## What the task asks
Copy exactly the lines from the beginning of the data down to and including the line holding "dentro del programa que cond", without any pictures.

## Source material
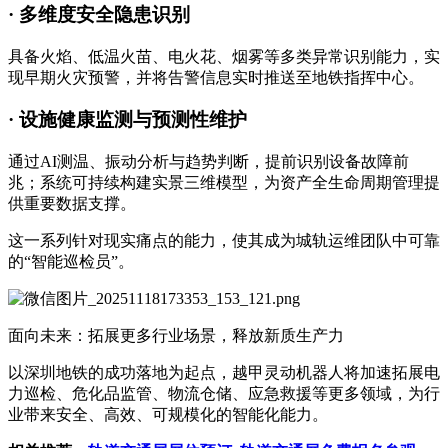
· 多维度安全隐患识别
具备火焰、低温火苗、电火花、烟雾等多类异常识别能力，实
现早期火灾预警，并将告警信息实时推送至地铁指挥中心。
· 设施健康监测与预测性维护
通过AI测温、振动分析与趋势判断，提前识别设备故障前
兆；系统可持续构建实景三维模型，为资产全生命周期管理提
供重要数据支撑。
这一系列针对现实痛点的能力，使其成为城轨运维团队中可靠
的“智能巡检员”。
面向未来：拓展更多行业场景，释放新质生产力
以深圳地铁的成功落地为起点，越甲灵动机器人将加速拓展电
力巡检、危化品监管、物流仓储、应急救援等更多领域，为行
业带来安全、高效、可规模化的智能化能力。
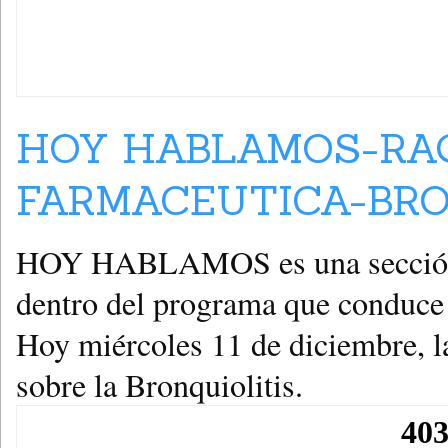
HOY HABLAMOS-RA
FARMACEUTICA-BRON
HOY HABLAMOS es una sección en
dentro del programa que cond
Hoy miércoles 11 de diciembre, l
sobre la Bronquiolitis.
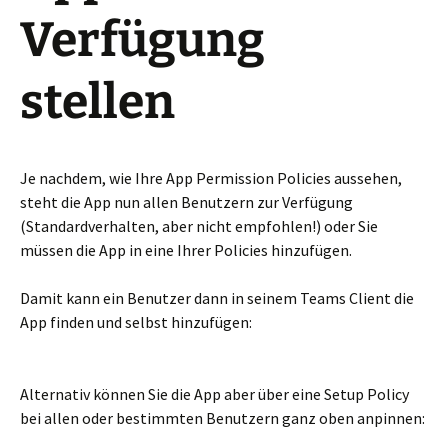
Verfügung
stellen
Je nachdem, wie Ihre App Permission Policies aussehen,
steht die App nun allen Benutzern zur Verfügung
(Standardverhalten, aber nicht empfohlen!) oder Sie
müssen die App in eine Ihrer Policies hinzufügen.
Damit kann ein Benutzer dann in seinem Teams Client die
App finden und selbst hinzufügen:
Alternativ können Sie die App aber über eine Setup Policy
bei allen oder bestimmten Benutzern ganz oben anpinnen:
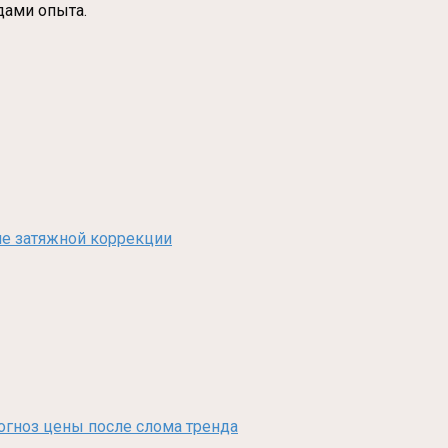
дами опыта.
сле затяжной коррекции
рогноз цены после слома тренда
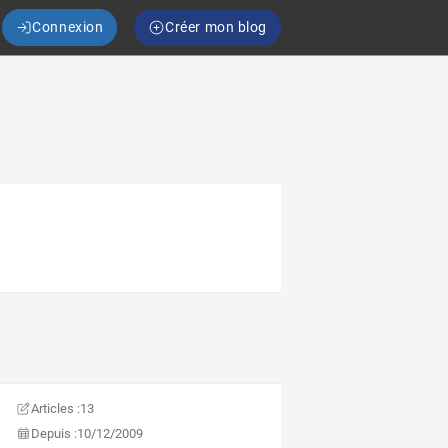
Connexion
Créer mon blog
Articles :
13
Depuis :
10/12/2009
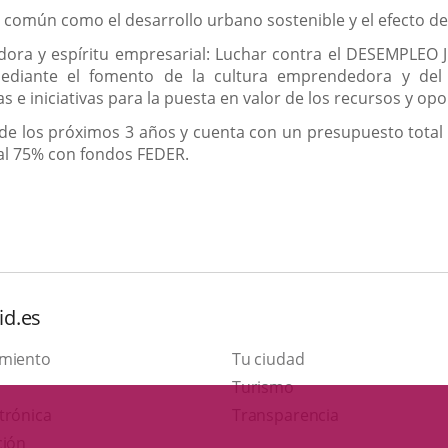
común como el desarrollo urbano sostenible y el efecto del
ra y espíritu empresarial: Luchar contra el DESEMPLEO JU
ediante el fomento de la cultura emprendedora y del e
s e iniciativas para la puesta en valor de los recursos y opo
o de los próximos 3 años y cuenta con un presupuesto tota
 al 75% con fondos FEDER.
id.es
amiento
Tu ciudad
Este
Turismo
Enlace
enlace
trónica
Transparencia
a
se
ción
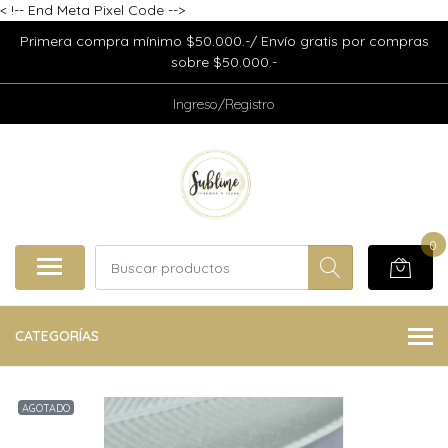
<
!-- End Meta Pixel Code -->
Primera compra mínimo $50.000.-/ Envío gratis por compras
sobre $50.000.-
Ingreso/Registro
0
CATEGORÍAS
AGOTADO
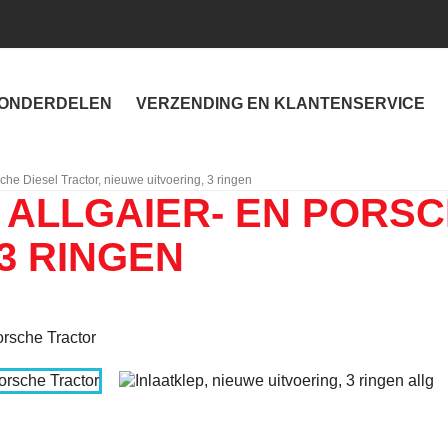
ONDERDELEN
VERZENDING EN KLANTENSERVICE
sche Diesel Tractor, nieuwe uitvoering, 3 ringen
 ALLGAIER- EN PORSC
3 RINGEN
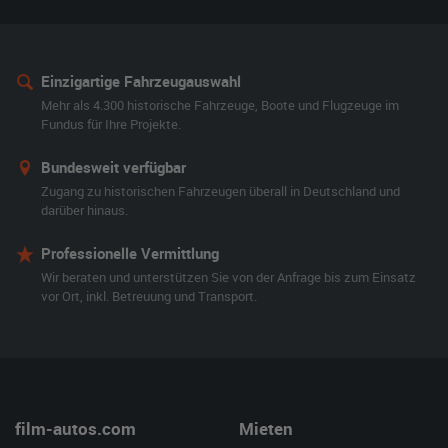
Einzigartige Fahrzeugauswahl
Mehr als 4.300 historische Fahrzeuge, Boote und Flugzeuge im
Fundus für Ihre Projekte.
Bundesweit verfügbar
Zugang zu historischen Fahrzeugen überall in Deutschland und
darüber hinaus.
Professionelle Vermittlung
Wir beraten und unterstützen Sie von der Anfrage bis zum Einsatz
vor Ort, inkl. Betreuung und Transport.
film-autos.com
Mieten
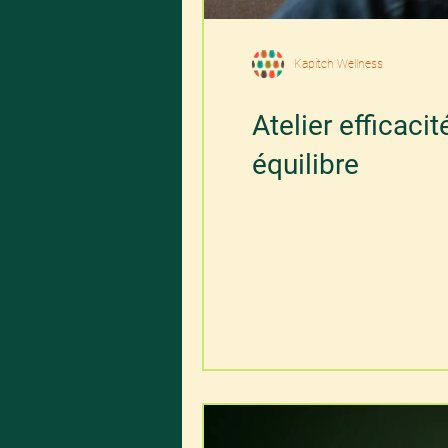
Kapitch Wellness
Atelier efficacit
équilibre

## Exercise result
· 多维度安全隐患识别
具备火焰、低温火苗、电火花、烟雾等多类异常识别能力，实
现早期火灾预警，并将告警信息实时推送至地铁指挥中心。
· 设施健康监测与预测性维护
通过AI测温、振动分析与趋势判断，提前识别设备故障前
兆；系统可持续构建实景三维模型，为资产全生命周期管理提
供重要数据支撑。
这一系列针对现实痛点的能力，使其成为城轨运维团队中可靠
的“智能巡检员”。
面向未来：拓展更多行业场景，释放新质生产力
以深圳地铁的成功落地为起点，越甲灵动机器人将加速拓展电
力巡检、危化品监管、物流仓储、应急救援等更多领域，为行
业带来安全、高效、可规模化的智能化能力。
HOY HABLAMOS-RA
FARMACEUTICA-BRON
HOY HABLAMOS es una sección en
dentro del programa que cond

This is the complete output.